The young actress’ arrest on 16 June revived a debate over alleged links between India ’s underworld and its motion picture industry. The Devita and Raghunath story is in fact just another example in a series involving the country’s movie stars, some of whom have been charged under the Unlawful Activities (Prevention) Act which is used to prosecute enemies of the state.

Her arrest coincided with the detention of well-known Manipuri cinematographer L. Surajkanta, accused by security forces of links with KYKL.

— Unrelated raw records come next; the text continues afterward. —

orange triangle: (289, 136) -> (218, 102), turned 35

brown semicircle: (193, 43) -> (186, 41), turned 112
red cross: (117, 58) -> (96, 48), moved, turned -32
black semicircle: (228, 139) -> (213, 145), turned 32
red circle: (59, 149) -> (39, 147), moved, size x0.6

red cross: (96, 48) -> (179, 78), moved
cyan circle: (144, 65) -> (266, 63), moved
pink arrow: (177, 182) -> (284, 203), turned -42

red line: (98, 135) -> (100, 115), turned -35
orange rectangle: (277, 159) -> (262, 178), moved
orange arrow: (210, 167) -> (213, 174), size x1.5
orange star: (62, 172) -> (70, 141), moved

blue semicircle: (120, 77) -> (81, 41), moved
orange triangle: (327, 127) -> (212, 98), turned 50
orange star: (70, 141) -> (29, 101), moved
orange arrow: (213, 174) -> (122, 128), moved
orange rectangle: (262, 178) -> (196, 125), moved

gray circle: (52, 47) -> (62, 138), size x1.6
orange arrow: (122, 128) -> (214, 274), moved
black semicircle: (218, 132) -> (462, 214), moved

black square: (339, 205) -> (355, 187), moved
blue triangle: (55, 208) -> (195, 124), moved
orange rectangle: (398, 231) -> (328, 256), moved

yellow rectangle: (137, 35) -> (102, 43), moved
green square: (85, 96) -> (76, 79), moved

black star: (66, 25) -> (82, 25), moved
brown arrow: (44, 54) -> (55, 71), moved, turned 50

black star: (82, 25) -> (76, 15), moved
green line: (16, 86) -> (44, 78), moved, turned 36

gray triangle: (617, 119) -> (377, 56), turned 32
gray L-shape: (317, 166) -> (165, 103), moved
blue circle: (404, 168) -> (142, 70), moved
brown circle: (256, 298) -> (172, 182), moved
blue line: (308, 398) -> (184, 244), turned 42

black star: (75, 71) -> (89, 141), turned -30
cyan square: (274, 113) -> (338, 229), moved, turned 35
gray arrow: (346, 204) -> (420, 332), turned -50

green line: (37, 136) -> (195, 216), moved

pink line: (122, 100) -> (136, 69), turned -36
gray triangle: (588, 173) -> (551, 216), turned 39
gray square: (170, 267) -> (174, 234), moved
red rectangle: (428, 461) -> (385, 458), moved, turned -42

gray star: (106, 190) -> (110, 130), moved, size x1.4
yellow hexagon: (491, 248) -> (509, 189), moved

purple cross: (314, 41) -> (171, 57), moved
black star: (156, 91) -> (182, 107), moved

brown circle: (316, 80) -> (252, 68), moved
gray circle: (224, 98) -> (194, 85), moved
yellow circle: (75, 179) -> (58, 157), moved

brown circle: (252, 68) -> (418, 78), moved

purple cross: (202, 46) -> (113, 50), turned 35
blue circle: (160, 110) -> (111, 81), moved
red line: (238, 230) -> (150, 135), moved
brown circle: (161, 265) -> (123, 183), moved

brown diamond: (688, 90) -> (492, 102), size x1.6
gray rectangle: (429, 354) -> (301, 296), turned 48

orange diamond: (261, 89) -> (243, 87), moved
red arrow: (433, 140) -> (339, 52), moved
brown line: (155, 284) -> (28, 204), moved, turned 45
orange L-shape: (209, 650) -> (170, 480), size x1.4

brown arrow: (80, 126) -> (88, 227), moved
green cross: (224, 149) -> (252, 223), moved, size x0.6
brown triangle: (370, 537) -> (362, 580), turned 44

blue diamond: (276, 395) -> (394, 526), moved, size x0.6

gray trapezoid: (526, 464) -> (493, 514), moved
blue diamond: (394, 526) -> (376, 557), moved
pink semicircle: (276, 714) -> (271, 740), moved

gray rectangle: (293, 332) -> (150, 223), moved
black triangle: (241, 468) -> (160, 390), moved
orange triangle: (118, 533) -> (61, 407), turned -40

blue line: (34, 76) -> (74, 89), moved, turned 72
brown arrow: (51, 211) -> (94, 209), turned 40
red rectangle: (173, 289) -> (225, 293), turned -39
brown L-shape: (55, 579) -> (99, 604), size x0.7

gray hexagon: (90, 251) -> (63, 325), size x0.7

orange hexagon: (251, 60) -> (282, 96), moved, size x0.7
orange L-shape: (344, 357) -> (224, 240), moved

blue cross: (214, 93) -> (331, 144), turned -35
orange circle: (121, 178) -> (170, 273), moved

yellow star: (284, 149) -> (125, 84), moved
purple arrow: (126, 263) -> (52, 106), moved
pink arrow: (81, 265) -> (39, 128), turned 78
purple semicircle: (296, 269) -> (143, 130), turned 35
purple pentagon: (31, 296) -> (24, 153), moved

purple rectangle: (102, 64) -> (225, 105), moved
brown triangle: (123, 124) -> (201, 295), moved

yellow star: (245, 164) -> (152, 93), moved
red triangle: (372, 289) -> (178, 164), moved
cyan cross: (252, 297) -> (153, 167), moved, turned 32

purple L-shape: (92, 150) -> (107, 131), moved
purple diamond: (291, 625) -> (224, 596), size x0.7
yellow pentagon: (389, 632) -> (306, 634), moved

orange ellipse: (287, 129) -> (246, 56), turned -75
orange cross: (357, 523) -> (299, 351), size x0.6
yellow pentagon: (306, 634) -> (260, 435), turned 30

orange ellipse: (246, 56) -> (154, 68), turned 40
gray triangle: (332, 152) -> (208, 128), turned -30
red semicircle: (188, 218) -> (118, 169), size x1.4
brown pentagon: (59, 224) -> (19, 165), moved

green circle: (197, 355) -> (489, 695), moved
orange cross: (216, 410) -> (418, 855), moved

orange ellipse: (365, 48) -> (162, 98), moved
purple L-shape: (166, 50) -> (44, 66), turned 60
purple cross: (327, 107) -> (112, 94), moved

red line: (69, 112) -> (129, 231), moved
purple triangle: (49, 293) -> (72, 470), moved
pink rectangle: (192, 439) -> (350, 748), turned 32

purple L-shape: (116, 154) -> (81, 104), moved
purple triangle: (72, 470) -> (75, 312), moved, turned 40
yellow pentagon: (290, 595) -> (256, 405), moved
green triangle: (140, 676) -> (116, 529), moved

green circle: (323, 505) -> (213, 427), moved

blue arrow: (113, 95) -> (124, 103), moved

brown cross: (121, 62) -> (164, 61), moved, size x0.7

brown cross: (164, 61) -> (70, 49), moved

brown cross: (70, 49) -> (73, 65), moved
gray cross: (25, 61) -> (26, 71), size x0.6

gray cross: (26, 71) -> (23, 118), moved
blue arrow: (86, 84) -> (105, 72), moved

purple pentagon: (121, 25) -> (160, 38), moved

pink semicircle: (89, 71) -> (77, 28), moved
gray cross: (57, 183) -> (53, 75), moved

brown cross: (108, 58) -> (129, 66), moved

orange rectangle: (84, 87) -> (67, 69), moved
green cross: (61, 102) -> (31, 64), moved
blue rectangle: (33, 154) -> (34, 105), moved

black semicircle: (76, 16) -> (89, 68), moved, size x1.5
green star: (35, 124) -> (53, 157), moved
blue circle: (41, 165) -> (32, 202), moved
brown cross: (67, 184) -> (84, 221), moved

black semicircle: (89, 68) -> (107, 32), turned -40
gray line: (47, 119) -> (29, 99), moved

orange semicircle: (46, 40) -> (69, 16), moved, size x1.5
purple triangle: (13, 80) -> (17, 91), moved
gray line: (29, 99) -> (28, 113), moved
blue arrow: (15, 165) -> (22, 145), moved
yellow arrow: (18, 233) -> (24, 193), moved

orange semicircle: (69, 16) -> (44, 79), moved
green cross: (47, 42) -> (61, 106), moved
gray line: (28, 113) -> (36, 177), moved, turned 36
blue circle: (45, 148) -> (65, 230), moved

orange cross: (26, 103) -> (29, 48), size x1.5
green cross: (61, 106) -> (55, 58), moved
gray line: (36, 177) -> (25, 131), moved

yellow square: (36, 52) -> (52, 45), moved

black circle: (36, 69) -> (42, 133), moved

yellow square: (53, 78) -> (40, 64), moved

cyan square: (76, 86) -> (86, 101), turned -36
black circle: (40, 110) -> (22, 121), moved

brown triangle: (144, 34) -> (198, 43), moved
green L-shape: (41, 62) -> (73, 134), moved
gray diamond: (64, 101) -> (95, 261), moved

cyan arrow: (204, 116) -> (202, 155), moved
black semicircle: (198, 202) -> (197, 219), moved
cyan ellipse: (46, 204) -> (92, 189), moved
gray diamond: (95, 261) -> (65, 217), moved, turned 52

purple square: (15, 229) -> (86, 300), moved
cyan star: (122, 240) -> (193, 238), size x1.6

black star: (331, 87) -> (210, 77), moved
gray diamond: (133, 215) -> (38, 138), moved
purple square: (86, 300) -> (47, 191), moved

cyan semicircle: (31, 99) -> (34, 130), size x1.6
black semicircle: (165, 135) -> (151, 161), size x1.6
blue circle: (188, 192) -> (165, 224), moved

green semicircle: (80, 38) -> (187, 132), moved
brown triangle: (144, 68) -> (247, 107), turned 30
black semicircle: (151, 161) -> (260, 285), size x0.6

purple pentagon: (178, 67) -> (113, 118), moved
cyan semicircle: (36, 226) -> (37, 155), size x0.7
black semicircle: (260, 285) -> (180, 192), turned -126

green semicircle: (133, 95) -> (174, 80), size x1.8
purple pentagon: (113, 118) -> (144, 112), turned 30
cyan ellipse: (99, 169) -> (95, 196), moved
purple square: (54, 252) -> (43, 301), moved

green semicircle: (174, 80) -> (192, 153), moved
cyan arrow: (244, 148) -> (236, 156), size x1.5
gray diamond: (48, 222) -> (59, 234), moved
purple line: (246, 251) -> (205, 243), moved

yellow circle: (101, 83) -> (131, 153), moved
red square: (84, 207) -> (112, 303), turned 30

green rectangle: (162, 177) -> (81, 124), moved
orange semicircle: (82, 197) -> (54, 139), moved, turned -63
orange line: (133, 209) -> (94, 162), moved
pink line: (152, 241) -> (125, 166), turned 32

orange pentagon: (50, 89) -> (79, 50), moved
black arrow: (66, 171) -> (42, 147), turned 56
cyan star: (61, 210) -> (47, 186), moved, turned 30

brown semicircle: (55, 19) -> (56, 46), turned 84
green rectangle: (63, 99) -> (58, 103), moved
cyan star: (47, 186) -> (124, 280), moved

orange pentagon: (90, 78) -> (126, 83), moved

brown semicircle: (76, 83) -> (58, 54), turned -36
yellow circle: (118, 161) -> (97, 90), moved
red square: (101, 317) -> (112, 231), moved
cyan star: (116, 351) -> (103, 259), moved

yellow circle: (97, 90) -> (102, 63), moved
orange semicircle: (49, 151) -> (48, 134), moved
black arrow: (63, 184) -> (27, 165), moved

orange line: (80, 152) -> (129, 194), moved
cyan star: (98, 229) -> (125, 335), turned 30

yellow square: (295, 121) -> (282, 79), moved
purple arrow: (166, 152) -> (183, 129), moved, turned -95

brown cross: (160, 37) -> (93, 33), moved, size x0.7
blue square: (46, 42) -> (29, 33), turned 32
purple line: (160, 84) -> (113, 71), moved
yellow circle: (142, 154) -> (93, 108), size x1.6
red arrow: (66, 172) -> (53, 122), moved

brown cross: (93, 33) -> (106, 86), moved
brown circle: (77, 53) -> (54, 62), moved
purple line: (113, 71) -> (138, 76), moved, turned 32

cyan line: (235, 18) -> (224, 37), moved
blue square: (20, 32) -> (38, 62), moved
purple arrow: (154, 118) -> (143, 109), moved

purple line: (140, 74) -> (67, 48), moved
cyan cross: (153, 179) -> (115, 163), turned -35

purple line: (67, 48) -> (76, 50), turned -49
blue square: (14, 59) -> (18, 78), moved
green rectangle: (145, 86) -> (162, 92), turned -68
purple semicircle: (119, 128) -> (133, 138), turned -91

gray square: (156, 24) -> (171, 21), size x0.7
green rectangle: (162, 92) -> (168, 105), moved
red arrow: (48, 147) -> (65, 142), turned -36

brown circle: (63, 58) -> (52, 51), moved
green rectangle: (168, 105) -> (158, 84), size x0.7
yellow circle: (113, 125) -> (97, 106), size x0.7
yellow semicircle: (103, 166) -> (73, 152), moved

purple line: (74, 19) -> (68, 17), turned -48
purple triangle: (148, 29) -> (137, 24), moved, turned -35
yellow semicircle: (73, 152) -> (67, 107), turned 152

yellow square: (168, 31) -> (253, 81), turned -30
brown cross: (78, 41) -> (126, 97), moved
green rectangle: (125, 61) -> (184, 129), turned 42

Some analysts and social commentators now fear that the “Bollywood virus”—a reference to the nexus between movies stars and organised crime—might be spreading to the rest of the country.

In Mumbai’s, capital of India ’s film industry with more than 900 movies a year, links between stars and criminals is the talk of the town.

“Before 9/11, Bollywood celebrities openly socialised with fugitive criminals wanted by Interpol, such as Ibrahim and Shakeel, at cocktail parties in Dubai or in the VIP boxes of the Sharjah cricket stadium,” syndicated columnist Manojit Mitra wrote.

But between 2001 and 2002 some Bollywood producers and actors ended up in court, causing the public to believe that the film industry had fallen into the hands of organised crime.

But as the United States geared up for its worldwide war on terror and India suffering from terror attacks in Mumbai last year, the issue fell off the radar screens.

But Devita’s arrest and other less glitzy crime news showed that the connection between the movie industry and organised crime was not a thing of the past.

A number of Bollywood actors and producers have already been tried and sentenced for ties with terrorists and criminal figures.

And relations between the two worlds are not just personal. Some movie stars have in fact been tried and sentenced for racketeering, kickbacks, money laundering, intimidation and even murder as well as involvement with terrorists guilty of hundreds of deaths.